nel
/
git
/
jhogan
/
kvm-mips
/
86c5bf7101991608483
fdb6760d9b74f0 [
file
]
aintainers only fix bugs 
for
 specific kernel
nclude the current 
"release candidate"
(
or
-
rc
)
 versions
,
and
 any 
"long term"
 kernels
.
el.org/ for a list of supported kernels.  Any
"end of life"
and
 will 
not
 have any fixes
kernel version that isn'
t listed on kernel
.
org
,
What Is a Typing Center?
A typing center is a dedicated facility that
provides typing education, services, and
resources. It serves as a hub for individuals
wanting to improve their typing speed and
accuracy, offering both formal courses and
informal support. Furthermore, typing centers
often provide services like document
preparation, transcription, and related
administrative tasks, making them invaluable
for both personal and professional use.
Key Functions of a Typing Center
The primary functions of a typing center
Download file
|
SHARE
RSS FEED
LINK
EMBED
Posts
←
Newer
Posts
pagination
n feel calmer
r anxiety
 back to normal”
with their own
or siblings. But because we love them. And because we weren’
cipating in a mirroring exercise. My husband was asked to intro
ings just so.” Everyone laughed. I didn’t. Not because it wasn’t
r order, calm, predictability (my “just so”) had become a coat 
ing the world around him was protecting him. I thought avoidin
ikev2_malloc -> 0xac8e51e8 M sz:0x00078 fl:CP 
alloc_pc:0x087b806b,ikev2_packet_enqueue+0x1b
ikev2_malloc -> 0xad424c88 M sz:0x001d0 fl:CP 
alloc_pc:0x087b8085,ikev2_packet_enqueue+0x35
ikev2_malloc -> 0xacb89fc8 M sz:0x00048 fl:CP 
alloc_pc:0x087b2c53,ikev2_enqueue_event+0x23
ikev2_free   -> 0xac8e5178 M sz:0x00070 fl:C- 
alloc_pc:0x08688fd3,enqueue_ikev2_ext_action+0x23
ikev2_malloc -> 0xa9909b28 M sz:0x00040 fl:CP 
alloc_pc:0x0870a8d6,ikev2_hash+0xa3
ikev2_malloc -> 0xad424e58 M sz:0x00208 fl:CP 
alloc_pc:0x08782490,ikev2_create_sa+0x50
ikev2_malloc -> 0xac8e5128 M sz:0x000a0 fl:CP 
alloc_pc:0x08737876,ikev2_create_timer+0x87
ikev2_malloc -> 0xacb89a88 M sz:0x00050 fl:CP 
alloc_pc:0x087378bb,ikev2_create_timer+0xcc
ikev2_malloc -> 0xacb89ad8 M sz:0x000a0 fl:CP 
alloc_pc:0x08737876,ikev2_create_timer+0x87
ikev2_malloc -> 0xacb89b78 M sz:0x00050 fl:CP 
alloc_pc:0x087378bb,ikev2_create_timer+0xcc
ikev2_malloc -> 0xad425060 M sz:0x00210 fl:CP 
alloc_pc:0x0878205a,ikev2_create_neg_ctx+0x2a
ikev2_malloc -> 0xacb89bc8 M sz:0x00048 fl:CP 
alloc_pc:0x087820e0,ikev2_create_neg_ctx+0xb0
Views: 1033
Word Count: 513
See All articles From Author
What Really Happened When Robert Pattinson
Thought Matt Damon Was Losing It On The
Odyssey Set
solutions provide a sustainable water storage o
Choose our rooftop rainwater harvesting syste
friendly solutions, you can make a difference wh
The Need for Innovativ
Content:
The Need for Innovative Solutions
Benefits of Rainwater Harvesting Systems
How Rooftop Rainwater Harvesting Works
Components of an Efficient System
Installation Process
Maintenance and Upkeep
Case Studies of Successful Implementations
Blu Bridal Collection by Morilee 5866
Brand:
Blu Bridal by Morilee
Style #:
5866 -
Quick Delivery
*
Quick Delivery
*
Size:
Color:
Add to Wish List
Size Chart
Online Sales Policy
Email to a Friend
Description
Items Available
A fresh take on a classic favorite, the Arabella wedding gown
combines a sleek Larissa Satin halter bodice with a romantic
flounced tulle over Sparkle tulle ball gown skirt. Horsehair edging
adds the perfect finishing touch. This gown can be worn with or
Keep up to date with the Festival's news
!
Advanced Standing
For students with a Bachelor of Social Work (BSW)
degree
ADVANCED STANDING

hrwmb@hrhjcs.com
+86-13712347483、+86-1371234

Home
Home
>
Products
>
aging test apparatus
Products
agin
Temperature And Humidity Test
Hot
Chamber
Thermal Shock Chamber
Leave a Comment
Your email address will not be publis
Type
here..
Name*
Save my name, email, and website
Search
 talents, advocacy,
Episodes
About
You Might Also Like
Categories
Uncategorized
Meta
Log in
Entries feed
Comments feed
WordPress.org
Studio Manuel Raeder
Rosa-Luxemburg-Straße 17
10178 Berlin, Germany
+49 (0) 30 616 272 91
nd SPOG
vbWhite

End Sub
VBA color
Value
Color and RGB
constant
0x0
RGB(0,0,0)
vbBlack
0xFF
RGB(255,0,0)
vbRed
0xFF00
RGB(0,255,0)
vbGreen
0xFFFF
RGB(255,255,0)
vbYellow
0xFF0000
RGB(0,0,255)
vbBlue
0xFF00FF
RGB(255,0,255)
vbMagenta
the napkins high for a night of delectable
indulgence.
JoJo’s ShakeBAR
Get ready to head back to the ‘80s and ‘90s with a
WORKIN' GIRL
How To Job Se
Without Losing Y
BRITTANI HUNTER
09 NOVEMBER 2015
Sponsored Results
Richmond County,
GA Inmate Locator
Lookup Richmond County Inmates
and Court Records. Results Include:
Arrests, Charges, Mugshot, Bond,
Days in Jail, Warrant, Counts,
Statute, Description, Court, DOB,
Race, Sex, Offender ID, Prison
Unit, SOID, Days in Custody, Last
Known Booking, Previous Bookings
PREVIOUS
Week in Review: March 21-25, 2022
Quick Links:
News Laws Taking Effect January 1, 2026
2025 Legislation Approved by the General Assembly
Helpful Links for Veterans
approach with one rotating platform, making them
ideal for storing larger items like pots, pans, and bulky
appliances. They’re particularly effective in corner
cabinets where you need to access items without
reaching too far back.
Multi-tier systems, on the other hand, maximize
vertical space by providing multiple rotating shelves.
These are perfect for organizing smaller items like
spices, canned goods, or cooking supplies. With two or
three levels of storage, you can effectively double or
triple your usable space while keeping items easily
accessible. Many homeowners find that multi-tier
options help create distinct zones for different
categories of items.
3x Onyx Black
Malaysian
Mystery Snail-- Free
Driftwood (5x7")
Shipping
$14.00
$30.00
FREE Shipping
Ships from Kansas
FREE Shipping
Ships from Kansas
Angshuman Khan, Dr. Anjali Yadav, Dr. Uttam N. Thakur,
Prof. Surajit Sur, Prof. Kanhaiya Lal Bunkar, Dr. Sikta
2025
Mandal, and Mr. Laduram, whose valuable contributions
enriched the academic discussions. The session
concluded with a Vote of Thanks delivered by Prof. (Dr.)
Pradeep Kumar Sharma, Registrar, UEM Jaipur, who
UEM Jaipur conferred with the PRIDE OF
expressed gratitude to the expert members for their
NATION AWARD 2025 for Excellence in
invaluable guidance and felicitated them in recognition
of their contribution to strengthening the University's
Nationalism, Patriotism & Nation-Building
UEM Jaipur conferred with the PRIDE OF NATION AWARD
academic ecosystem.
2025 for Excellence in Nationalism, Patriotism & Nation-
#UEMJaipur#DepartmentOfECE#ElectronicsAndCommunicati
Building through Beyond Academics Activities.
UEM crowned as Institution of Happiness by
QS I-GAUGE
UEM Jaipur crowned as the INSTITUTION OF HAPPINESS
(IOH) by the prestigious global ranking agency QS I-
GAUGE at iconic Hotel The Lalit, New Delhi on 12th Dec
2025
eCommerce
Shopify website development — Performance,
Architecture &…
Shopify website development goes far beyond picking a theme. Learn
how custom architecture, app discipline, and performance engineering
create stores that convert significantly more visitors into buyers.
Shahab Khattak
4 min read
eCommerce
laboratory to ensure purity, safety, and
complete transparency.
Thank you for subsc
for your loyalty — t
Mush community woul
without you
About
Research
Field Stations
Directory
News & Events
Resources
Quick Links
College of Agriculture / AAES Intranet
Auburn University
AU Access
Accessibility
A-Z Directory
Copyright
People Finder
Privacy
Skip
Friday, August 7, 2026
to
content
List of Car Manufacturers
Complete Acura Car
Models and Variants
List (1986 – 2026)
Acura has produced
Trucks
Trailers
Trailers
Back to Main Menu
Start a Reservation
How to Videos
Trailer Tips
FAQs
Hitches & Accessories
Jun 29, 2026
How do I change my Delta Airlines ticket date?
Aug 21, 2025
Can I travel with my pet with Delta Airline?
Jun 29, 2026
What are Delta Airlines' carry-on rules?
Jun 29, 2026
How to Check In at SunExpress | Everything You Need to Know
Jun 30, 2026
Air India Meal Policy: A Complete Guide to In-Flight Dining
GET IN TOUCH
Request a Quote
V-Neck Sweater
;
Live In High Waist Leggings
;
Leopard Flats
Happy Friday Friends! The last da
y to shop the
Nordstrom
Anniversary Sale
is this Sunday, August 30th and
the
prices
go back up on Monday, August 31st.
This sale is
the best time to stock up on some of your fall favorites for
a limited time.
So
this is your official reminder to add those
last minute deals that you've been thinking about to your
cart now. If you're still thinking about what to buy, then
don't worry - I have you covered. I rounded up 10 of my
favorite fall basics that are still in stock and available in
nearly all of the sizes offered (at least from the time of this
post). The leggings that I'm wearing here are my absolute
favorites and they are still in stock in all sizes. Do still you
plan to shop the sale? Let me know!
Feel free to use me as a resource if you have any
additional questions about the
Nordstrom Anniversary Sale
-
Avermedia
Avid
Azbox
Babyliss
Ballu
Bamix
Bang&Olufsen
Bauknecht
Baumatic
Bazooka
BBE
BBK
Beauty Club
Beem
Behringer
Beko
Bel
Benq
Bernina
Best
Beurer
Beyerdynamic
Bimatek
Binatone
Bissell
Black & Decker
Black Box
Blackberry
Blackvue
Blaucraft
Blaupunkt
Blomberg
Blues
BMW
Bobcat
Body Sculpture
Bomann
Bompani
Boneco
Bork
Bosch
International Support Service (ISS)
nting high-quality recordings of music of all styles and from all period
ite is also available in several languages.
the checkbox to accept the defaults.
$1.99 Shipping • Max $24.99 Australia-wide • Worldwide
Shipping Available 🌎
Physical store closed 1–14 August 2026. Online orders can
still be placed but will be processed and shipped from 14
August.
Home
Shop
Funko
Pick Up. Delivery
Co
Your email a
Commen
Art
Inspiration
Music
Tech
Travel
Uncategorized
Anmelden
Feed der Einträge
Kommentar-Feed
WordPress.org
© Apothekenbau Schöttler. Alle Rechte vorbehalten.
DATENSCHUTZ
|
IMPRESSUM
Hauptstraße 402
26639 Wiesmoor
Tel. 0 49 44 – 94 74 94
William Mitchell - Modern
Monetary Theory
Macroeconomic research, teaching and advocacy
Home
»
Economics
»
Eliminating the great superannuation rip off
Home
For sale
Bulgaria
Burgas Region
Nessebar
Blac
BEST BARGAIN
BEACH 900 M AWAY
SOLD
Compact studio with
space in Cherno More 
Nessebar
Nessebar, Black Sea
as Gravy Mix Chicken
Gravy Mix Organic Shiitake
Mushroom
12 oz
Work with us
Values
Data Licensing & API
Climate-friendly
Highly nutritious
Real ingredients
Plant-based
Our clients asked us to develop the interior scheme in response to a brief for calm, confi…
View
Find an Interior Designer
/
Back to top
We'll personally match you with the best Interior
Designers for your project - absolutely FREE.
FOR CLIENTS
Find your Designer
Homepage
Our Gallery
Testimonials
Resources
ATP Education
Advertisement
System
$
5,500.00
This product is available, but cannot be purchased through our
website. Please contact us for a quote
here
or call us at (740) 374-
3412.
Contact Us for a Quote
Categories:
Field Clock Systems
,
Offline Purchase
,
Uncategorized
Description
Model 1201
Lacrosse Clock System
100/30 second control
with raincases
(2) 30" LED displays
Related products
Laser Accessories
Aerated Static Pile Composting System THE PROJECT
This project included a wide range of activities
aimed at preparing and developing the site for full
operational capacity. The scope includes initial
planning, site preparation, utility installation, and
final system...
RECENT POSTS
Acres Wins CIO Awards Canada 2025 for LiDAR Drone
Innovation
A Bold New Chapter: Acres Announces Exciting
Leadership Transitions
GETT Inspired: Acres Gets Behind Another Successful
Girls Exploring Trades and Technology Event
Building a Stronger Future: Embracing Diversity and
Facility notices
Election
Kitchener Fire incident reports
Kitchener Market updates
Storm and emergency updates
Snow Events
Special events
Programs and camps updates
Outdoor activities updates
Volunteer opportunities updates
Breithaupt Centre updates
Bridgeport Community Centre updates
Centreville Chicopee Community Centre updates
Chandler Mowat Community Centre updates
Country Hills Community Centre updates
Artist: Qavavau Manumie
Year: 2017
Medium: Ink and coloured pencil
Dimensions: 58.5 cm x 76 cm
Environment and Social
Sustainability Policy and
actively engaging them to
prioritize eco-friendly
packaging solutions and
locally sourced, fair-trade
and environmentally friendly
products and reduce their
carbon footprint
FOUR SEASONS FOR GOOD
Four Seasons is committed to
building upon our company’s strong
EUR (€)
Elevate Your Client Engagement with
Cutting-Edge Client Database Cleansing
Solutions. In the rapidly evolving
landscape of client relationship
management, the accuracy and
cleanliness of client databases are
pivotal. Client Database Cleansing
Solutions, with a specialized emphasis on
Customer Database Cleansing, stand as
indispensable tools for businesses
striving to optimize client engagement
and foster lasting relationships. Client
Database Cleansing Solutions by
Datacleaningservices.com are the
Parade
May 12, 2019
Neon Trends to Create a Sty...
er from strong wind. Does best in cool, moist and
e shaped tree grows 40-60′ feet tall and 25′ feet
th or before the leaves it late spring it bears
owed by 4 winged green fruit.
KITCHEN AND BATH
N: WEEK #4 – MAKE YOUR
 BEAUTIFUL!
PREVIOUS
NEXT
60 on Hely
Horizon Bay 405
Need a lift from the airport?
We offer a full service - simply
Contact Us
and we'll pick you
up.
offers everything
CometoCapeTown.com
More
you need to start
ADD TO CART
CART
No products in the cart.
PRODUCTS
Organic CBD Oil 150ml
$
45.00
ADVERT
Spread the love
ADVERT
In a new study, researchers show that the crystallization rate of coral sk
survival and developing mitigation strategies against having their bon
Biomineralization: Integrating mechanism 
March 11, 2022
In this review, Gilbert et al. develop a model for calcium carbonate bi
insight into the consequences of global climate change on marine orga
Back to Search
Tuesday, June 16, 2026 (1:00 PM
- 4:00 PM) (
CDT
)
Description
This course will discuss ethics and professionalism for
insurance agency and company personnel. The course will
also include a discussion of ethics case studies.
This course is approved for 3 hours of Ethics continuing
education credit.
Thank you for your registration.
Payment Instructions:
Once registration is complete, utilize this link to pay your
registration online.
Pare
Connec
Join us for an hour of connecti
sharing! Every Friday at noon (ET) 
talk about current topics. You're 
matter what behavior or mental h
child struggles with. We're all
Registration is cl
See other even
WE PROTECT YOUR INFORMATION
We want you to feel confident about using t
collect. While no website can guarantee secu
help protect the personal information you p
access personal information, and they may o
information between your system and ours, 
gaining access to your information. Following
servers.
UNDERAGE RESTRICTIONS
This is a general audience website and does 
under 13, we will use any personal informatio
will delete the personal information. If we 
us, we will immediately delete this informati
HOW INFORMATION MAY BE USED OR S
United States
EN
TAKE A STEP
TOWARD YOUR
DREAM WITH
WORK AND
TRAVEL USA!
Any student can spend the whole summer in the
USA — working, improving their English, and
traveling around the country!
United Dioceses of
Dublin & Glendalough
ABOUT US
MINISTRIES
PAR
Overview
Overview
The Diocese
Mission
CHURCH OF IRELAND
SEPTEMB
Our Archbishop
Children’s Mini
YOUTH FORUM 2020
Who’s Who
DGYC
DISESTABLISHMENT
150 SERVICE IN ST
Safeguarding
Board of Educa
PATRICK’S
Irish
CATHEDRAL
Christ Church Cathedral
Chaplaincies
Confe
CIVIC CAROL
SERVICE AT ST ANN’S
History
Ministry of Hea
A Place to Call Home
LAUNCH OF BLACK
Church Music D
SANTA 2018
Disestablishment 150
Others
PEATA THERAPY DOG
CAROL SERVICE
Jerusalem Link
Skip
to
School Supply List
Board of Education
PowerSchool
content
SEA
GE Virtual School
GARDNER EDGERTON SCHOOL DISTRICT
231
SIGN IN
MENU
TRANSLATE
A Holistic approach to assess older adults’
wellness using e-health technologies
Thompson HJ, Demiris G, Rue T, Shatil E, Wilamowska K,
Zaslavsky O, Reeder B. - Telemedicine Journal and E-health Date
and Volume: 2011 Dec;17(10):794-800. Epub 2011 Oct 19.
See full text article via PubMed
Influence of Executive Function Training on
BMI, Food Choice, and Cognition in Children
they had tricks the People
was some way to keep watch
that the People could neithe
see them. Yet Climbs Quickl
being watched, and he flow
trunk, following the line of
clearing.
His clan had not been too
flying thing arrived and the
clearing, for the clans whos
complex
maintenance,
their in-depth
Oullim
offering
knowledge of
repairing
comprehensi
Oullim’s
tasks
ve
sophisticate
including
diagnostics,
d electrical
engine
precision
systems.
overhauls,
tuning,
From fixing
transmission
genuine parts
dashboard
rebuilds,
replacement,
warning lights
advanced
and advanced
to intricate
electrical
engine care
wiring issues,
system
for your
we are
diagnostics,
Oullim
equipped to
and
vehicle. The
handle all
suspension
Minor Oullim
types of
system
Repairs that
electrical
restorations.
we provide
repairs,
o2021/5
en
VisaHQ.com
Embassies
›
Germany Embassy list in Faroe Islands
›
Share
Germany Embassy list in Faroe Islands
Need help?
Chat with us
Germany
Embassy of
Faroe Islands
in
========================
» DIRECTIONS
Set down exactly the lines above that run from the start of the listing to the line with "alloc_pc:0x08688fd3,enqueue_ikev2_ext_action+0x23". Leave out every later line.

» ANSWER SPACE
nel
/
git
/
jhogan
/
kvm-mips
/
86c5bf7101991608483
fdb6760d9b74f0 [
file
]
aintainers only fix bugs 
for
 specific kernel
nclude the current 
"release candidate"
(
or
-
rc
)
 versions
,
and
 any 
"long term"
 kernels
.
el.org/ for a list of supported kernels.  Any
"end of life"
and
 will 
not
 have any fixes
kernel version that isn'
t listed on kernel
.
org
,
What Is a Typing Center?
A typing center is a dedicated facility that
provides typing education, services, and
resources. It serves as a hub for individuals
wanting to improve their typing speed and
accuracy, offering both formal courses and
informal support. Furthermore, typing centers
often provide services like document
preparation, transcription, and related
administrative tasks, making them invaluable
for both personal and professional use.
Key Functions of a Typing Center
The primary functions of a typing center
Download file
|
SHARE
RSS FEED
LINK
EMBED
Posts
←
Newer
Posts
pagination
n feel calmer
r anxiety
 back to normal”
with their own
or siblings. But because we love them. And because we weren’
cipating in a mirroring exercise. My husband was asked to intro
ings just so.” Everyone laughed. I didn’t. Not because it wasn’t
r order, calm, predictability (my “just so”) had become a coat 
ing the world around him was protecting him. I thought avoidin
ikev2_malloc -> 0xac8e51e8 M sz:0x00078 fl:CP 
alloc_pc:0x087b806b,ikev2_packet_enqueue+0x1b
ikev2_malloc -> 0xad424c88 M sz:0x001d0 fl:CP 
alloc_pc:0x087b8085,ikev2_packet_enqueue+0x35
ikev2_malloc -> 0xacb89fc8 M sz:0x00048 fl:CP 
alloc_pc:0x087b2c53,ikev2_enqueue_event+0x23
ikev2_free   -> 0xac8e5178 M sz:0x00070 fl:C- 
alloc_pc:0x08688fd3,enqueue_ikev2_ext_action+0x23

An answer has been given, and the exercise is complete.